Page-level text extractions:
= = = = =
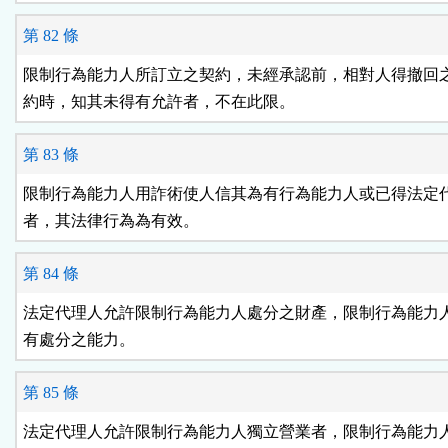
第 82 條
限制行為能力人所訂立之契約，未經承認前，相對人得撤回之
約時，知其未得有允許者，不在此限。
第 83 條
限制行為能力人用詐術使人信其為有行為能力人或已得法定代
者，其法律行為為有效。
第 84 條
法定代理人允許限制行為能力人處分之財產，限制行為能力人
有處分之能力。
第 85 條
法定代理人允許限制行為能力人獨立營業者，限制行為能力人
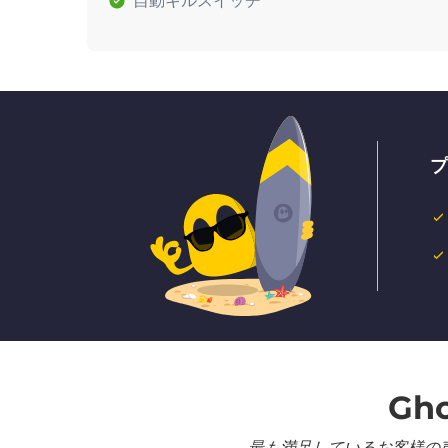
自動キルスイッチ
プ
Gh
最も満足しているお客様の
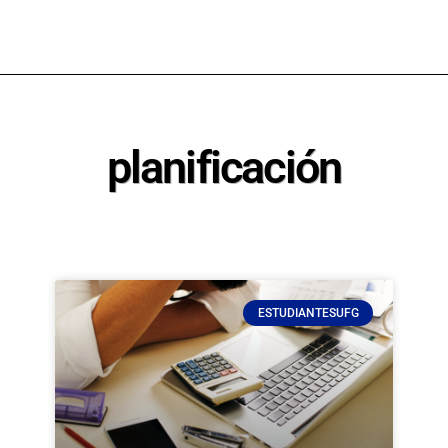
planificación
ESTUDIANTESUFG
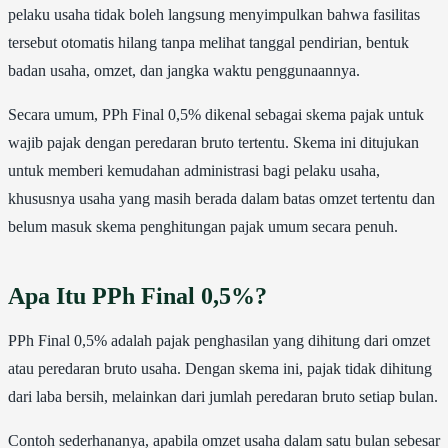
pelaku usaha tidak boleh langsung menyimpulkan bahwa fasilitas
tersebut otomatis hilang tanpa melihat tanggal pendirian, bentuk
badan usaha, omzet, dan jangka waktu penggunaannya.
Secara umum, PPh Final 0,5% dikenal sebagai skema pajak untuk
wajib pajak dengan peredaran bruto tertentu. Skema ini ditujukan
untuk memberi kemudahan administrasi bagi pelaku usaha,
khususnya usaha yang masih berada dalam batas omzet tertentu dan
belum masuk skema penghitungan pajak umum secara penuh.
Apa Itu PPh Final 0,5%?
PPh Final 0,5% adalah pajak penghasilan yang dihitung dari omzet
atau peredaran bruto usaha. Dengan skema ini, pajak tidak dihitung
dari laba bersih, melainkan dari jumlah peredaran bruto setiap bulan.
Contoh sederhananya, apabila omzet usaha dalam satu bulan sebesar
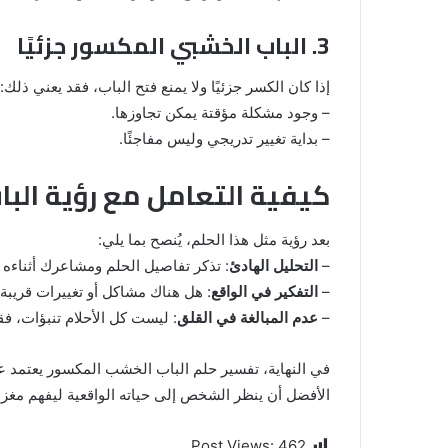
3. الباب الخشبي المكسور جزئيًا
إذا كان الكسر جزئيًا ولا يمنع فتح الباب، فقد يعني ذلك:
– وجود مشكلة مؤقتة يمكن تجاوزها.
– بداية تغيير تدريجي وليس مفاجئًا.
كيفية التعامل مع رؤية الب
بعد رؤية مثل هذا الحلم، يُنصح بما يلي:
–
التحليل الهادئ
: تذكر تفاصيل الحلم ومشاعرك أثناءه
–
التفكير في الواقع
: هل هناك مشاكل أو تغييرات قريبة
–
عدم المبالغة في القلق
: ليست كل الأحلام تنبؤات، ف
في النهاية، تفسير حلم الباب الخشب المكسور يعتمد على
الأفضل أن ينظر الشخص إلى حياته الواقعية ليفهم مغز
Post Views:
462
= = = = =
- **Work task**:
Start with the line above containing "最も満足しているお客様の" and end with the line containing "Secara umum, PPh". Set down that stretch exactly, without any pictures.

- **Result of the task**:
最も満足しているお客様の
planificación
ESTUDIANTESUFG
pelaku usaha tidak boleh langsung menyimpulkan bahwa fasilitas
tersebut otomatis hilang tanpa melihat tanggal pendirian, bentuk
badan usaha, omzet, dan jangka waktu penggunaannya.
Secara umum, PPh Final 0,5% dikenal sebagai skema pajak untuk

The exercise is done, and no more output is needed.